What to work on: Restate the listing below word for word; no picture is to be carried over.

Source records:
————————

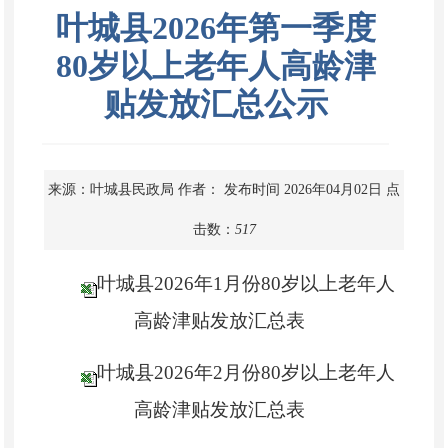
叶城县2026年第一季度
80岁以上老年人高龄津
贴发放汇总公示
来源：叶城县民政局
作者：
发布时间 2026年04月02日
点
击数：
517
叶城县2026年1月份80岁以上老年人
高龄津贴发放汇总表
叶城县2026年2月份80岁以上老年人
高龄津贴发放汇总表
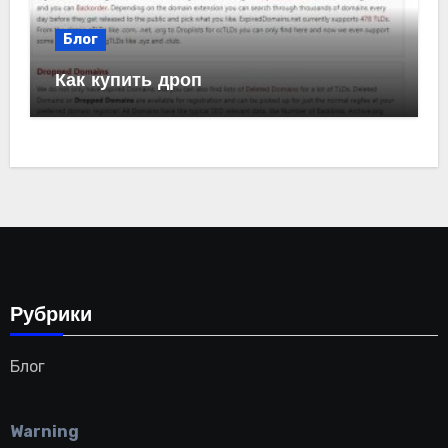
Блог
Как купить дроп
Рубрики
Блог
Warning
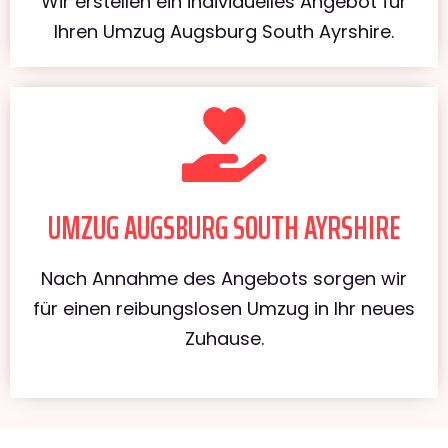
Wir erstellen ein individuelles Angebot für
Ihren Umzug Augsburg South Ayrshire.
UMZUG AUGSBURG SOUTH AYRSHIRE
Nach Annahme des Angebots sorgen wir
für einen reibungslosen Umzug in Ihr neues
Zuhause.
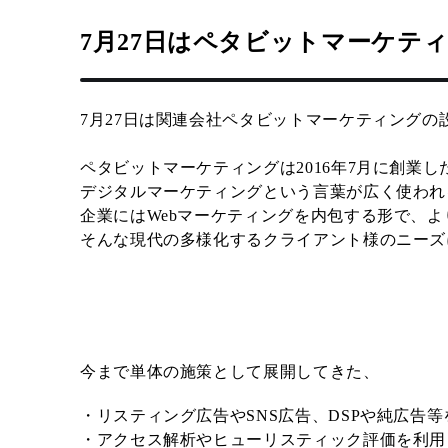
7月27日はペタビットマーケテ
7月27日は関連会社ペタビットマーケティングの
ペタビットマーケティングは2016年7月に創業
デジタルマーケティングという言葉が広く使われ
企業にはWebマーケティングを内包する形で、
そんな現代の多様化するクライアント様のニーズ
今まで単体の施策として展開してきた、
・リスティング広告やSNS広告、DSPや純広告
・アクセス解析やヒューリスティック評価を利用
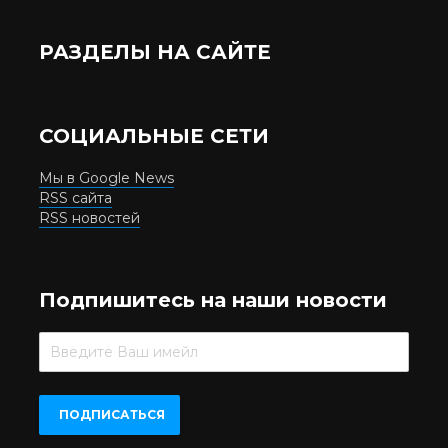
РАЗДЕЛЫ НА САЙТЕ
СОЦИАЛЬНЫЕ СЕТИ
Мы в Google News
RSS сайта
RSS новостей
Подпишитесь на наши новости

————————

Solution to this task:
叶城县2026年第一季度
80岁以上老年人高龄津
贴发放汇总公示
来源：叶城县民政局
作者：
发布时间 2026年04月02日
点
击数：
517
叶城县2026年1月份80岁以上老年人
高龄津贴发放汇总表
叶城县2026年2月份80岁以上老年人
高龄津贴发放汇总表
Блог
Как купить дроп
Рубрики
Блог
Warning
Wir erstellen ein individuelles Angebot für
Ihren Umzug Augsburg South Ayrshire.
UMZUG AUGSBURG SOUTH AYRSHIRE
Nach Annahme des Angebots sorgen wir
für einen reibungslosen Umzug in Ihr neues
Zuhause.
7月27日はペタビットマーケテ
7月27日は関連会社ペタビットマーケティングの
ペタビットマーケティングは2016年7月に創業
デジタルマーケティングという言葉が広く使われ
企業にはWebマーケティングを内包する形で、
そんな現代の多様化するクライアント様のニーズ
今まで単体の施策として展開してきた、
・リスティング広告やSNS広告、DSPや純広告
・アクセス解析やヒューリスティック評価を利用
РАЗДЕЛЫ НА САЙТЕ
СОЦИАЛЬНЫЕ СЕТИ
Мы в Google News
RSS сайта
RSS новостей
Подпишитесь на наши новости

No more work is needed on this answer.